You Are Currently Watching: The Most Dangerous Reviews on the Internet: “Dinoshark”

Posted On: March 15, 2010
Posted In: The Most Dangerous Reviews
Comments: One Response

I want to write about love.

I want to write about beauty. I want to write about that which draws us together, a celebration of our lives, the intersection of our hopes and desires, the transcendence that might be within each of our souls…

… but, if it’s Monday, then I’m telling you about the Syfy Channel movie on Saturday night, “Dinoshark.”
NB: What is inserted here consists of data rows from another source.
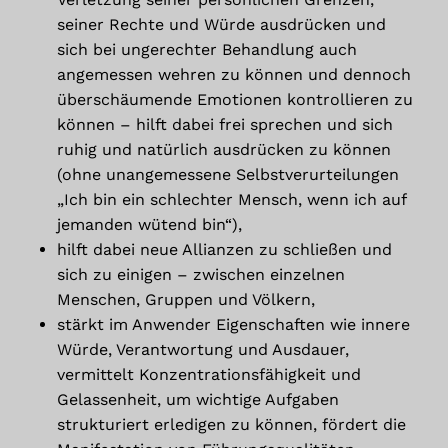
seiner Rechte und Würde ausdrücken und
sich bei ungerechter Behandlung auch
angemessen wehren zu können und dennoch
überschäumende Emotionen kontrollieren zu
können – hilft dabei frei sprechen und sich
ruhig und natürlich ausdrücken zu können
(ohne unangemessene Selbstverurteilungen
„Ich bin ein schlechter Mensch, wenn ich auf
jemanden wütend bin“),
hilft dabei neue Allianzen zu schließen und
sich zu einigen – zwischen einzelnen
Menschen, Gruppen und Völkern,
stärkt im Anwender Eigenschaften wie innere
Würde, Verantwortung und Ausdauer,
vermittelt Konzentrationsfähigkeit und
Gelassenheit, um wichtige Aufgaben
strukturiert erledigen zu können, fördert die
We had a special “behind the scenes” copy of the film letting us view the story development process. It followed a very difficult route:

1. Open a dictionary.

2. Find two nouns.

3. Mesh them together.

3A. Be sure to pick something that justifies us being in Mexico.

Try it yourself:

“CheeseRadar.” “Pillowamoeba.” “Assbandit.” If you can find a way to make your two words kill people, then call Syfy up, you may be on to something. (Although, if you came up with the last one, there’s a lot more production companies you can call. A lot of them are in the valley.)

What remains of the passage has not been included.